Written by Cassidy Krygger On the 18th of August 2020, it was the 100th anniversary of the 19th Amendment in the United States, meaning it was a century ago that some women in the US finally had the right to vote. The anniversary was widely and justifiably celebrated...
Written by Cassidy Krygger
On the 18th of August 2020, it was the 100th anniversary of the 19th Amendment in the United States, meaning it was a century ago that some women in the US finally had the right to vote.
The anniversary was widely and justifiably celebrated throughout America and in turn, was all over my social media feeds. And it got me thinking, what about women’s suffrage in Australia? Who were the women who fought long and hard so that women could vote? I was happy to discover that we were almost two decades ahead of our American friends with Australian women over the age of 21 given the right to vote in 1908. Of course, this does not include Victorian Indigenous women who could not vote until 1965. But there was one woman who cast her vote in Victoria 52 years before women’s suffrage was achieved. On January 22nd, 1856 – businesswoman Mrs Fanny Finch cast her vote in Castlemaine, Victoria and wrote her name in the history books.
Fanny was born Frances Combe in London, 1815. An orphan from birth, she believed her parents to be of African descent.
She grew up in the St Pancreas Fledgling Home which protected her from slavery and provided her with an education. In 1836 at the age of 21, she was granted free passage to the new colony of South Australia as a servant of the well regarded surgeon William Wyatt. Within the decade of arriving in Australia, Fanny had left the employ of Mr Wyatt and his artist wife Julia, and had married a sailor by the name of Joseph Finch.
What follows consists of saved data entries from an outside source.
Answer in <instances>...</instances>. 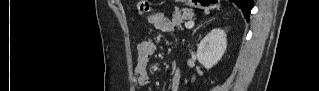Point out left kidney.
I'll return each mask as SVG.
<instances>
[{
    "label": "left kidney",
    "mask_w": 319,
    "mask_h": 91,
    "mask_svg": "<svg viewBox=\"0 0 319 91\" xmlns=\"http://www.w3.org/2000/svg\"><path fill=\"white\" fill-rule=\"evenodd\" d=\"M226 48V33L220 28H215L201 40L197 49V59L206 69H211L220 61Z\"/></svg>",
    "instance_id": "1"
}]
</instances>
It mustn’t have been a joyful union because by 1850 and for reasons unknown, the now Mrs Fanny Finch had left her husband and with her four kids in tow, walked her way from South Australia to Victoria.
Mrs Finch was about to strike gold, arriving in Victoria 12 months before the Gold Rush began.
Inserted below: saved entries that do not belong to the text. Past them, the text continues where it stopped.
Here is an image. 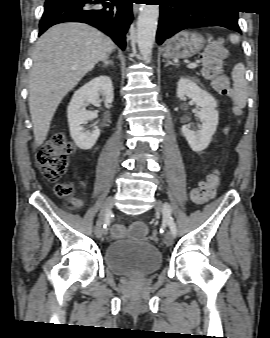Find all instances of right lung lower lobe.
<instances>
[{
	"instance_id": "obj_1",
	"label": "right lung lower lobe",
	"mask_w": 270,
	"mask_h": 338,
	"mask_svg": "<svg viewBox=\"0 0 270 338\" xmlns=\"http://www.w3.org/2000/svg\"><path fill=\"white\" fill-rule=\"evenodd\" d=\"M133 0H46L39 36L61 22H82L109 35L124 50L132 21Z\"/></svg>"
}]
</instances>
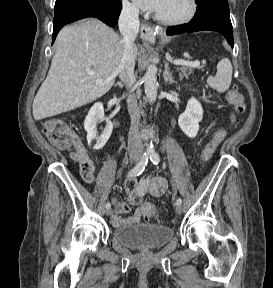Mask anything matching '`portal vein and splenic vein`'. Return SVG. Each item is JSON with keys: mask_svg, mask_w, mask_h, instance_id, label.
Here are the masks:
<instances>
[{"mask_svg": "<svg viewBox=\"0 0 273 288\" xmlns=\"http://www.w3.org/2000/svg\"><path fill=\"white\" fill-rule=\"evenodd\" d=\"M174 65H182V66H188L192 68H199L200 67V62L199 61H183V60H174L173 61ZM90 75H95L94 72H90ZM97 83H101V80H98Z\"/></svg>", "mask_w": 273, "mask_h": 288, "instance_id": "18ae733b", "label": "portal vein and splenic vein"}]
</instances>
She and her children settled in Castlemaine, which at one point in the 1850s was one of the richest goldfields in the world. 30,000 people descended on Castlemaine from all around the world and Mrs Finch quickly became a successful businesswoman with her very own restaurant and boarding house. Rumours abounded that her business was a place for the more impolite side of society. A place where a person could get some sly grog and a woman to sleep with for the night. And in 1855 she was persecuted for selling illegal spirits. In an astounding move for a woman at the time, Mrs Finch defended herself and demanded an apology letter from the Mount Alexander Times, which was the newspaper that had reported on her trial.
But it was in 1856 that Fanny Finch etched her name in history when in the Castlemaine elections, she and another anonymous woman cast their votes.
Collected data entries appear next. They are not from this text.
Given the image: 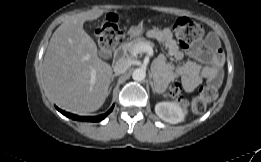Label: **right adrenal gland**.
<instances>
[{
    "label": "right adrenal gland",
    "instance_id": "obj_1",
    "mask_svg": "<svg viewBox=\"0 0 261 162\" xmlns=\"http://www.w3.org/2000/svg\"><path fill=\"white\" fill-rule=\"evenodd\" d=\"M119 76V74H113L112 77H111V83L114 81V78ZM112 87H113V84L110 86L109 90H108V94H110L111 90H112Z\"/></svg>",
    "mask_w": 261,
    "mask_h": 162
}]
</instances>
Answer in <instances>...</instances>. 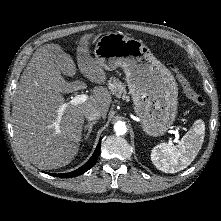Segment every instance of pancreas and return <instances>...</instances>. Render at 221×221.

And they did it legally. The Municipal Institutions Act of 1854 stated that “any rate-paying persons’ which Mrs Finch as a businesswoman was, could vote. Scandal followed soon after. Melbourne newspaper The Argus reported on the event, called her the ‘Famous Mrs. Fanny Finch’ and her actions the ‘incident of the day’.
Election officials disallowed the women their votes on the basis that ‘women had no right to vote.’ And in 1865 the Municipal Institutions Act of 1854 was amended to exclude women from voting by changing the law from “any rate-paying persons’ to “any rate-paying men”
Fanny Finch died in 1863 at the age of 48 and was buried in an unmarked grave.
It wasn’t until January 2020, that the Victorian Government and Fanny’s descendants erected a headstone in her honour at Castlemaine cemetery.
A woman fighting for survival in a male dominated world. A single mother. A woman of colour. And the first woman to vote in Victoria. Why has the famous Mrs Fanny Finch been allowed to fade away to history? And it has got me thinking, what other influential and now unknown people lurk under the dusty pages of our history books?